Dopo un giorno intero di viaggio sospesi nel cielo, eccoci ad Antananarivo:
“ l’Africa ci ha accolti: siamo pronti per l’avventura” è il messaggio che inviamo a casa. Ci accompagna un degno discendente di Gesù, Padre Gian Luigi Colombi, dell’associazione “Unicosole-onlus”: già durante il viaggio avevo cominciato a comprendere il significato bello e profondo di questo nome…tanti cieli, che si susseguono dal finestrino dell’aereo, ma un unico sole che ci fa da guida.
Il gruppo appare subito disomogeneo per età, dai diciottenni ai sessantenni, il che può far presupporre alcuni problemi di adattamento, invece niente di questo perché da subito si instaura un clima di affiatamento, di collaborazione e di amicizia.
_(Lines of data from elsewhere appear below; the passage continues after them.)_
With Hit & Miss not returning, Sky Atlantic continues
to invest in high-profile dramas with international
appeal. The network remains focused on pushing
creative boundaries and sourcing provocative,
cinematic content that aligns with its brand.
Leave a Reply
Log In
Un prezioso strumento di condivisione è il diario giornaliero, che a turno ci permette di esprimere sentimenti, aspettative, ansie e paure, ma soprattutto lo stupore e le emozioni di questi incontri con la gente malgascia , bambini, mamme, famiglie, così mancanti di tutto, ma stracolmi di voglia di vivere.
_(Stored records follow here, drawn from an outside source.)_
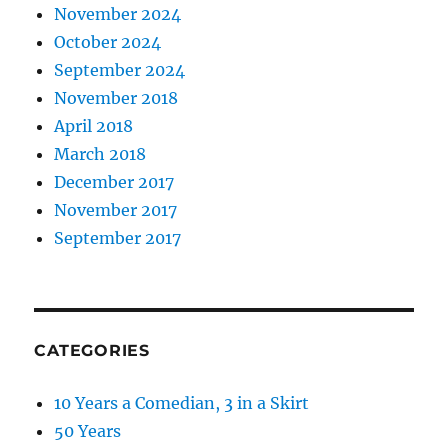
November 2024
October 2024
September 2024
November 2018
April 2018
March 2018
December 2017
November 2017
September 2017
CATEGORIES
10 Years a Comedian, 3 in a Skirt
50 Years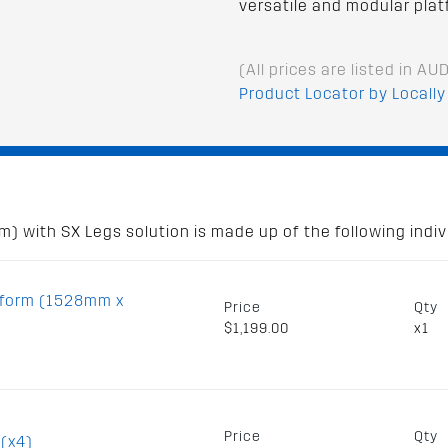
versatile and modular plat
(All prices are listed in AU
Product Locator by Locally
 with SX Legs solution is made up of the following indivi
tform (1528mm x
Price
Qty
$1,199.00
x1
Price
Qty
 (x4)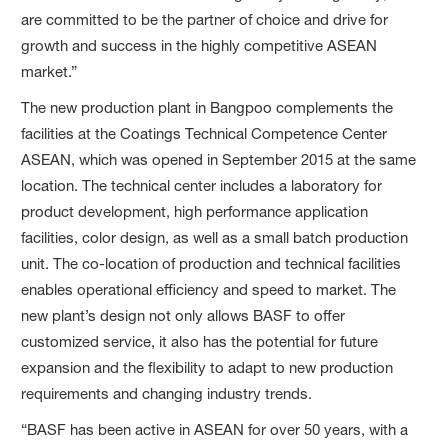
are committed to be the partner of choice and drive for
growth and success in the highly competitive ASEAN
market.”
The new production plant in Bangpoo complements the
facilities at the Coatings Technical Competence Center
ASEAN, which was opened in September 2015 at the same
location. The technical center includes a laboratory for
product development, high performance application
facilities, color design, as well as a small batch production
unit. The co-location of production and technical facilities
enables operational efficiency and speed to market. The
new plant’s design not only allows BASF to offer
customized service, it also has the potential for future
expansion and the flexibility to adapt to new production
requirements and changing industry trends.
“BASF has been active in ASEAN for over 50 years, with a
L’impatto con questa realtà è da subito sconvolgente: ci troviamo a fare i conti, noi che arriviamo da un mondo nel quale hai tutto e di più, con questo popolo che vive nella miseria più nera, niente acqua, corrente, gas, ma solo quel che basta per cucinare ciò che al massimo ti toglie i crampi della fame. Eppure, ed è qui lo stupore e quasi l’incredulità, queste persone riescono a vivere con gioia la loro vita, in “perfetta letizia”, secondo lo stile di S.Francesco. Te ne accorgi da tante cose, per esempio da come partecipano alla S.Messa, con canti, danze, sorrisi…ben lontani dal nostro guardar l’orologio con noia e distrazione. Oppure dai loro discorsi: tutti infatti, dal capo politico al semplice capofamiglia, dall’analfabeta al laureato, prima di iniziare una conversazione, antepongono Dio, ringraziandolo di quanto offre loro e chiedendogli perdono. E anche dai loro modi di fare, sempre dignitosi e composti, ma anche vivaci e colmi di attenzione e incredibile ospitalità; per l’ospite, infatti, preparano cibo che per se stessi non possono permettersi.
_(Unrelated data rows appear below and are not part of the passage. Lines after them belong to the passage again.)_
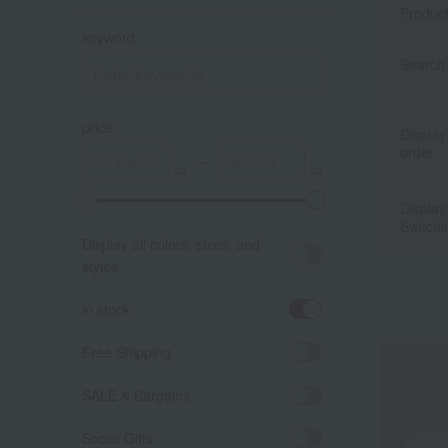
Produc
keyword
Search 
price
Display
order
～
Display
A
K
Switchi
Display all colors, sizes, and
styles.
in stock
Free Shipping
SALE & Bargains
Social Gifts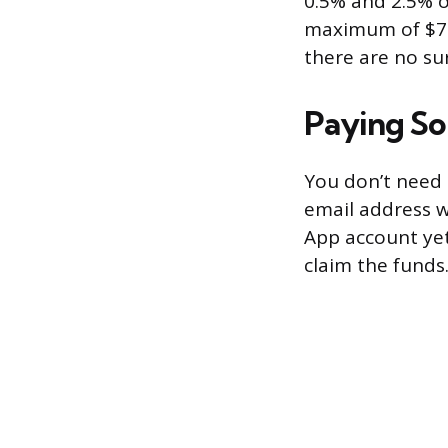
0.5% and 2.5% o
maximum of $75
there are no sur
Paying S
You don’t need 
email address wo
App account yet
claim the funds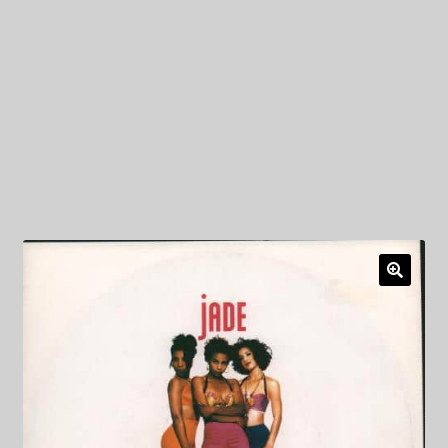
My Privacy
Tante sarebbero le cose da dire su un viaggio che già all’arrivo in aereoporto vorresti rifare…per il momento puoi però raccontare agli altri, a quanti ancora ignorano questa realtà, se non per sentito dire, che è ben diverso dal vivere. E poi ci sono i progetti da portare avanti, e anche da qui si può e si deve fare molto. L’importante è mantenere aperto il collegamento con queste persone meravigliose: per loro uno spiraglio di luce nella loro immensa povertà, per noi un’occasione per interrogarci e crescere nella nostra fede, non fatta di sole parole, ma di gesti concreti. Come questo viaggio che ti scuote e ti segna. Profondamente.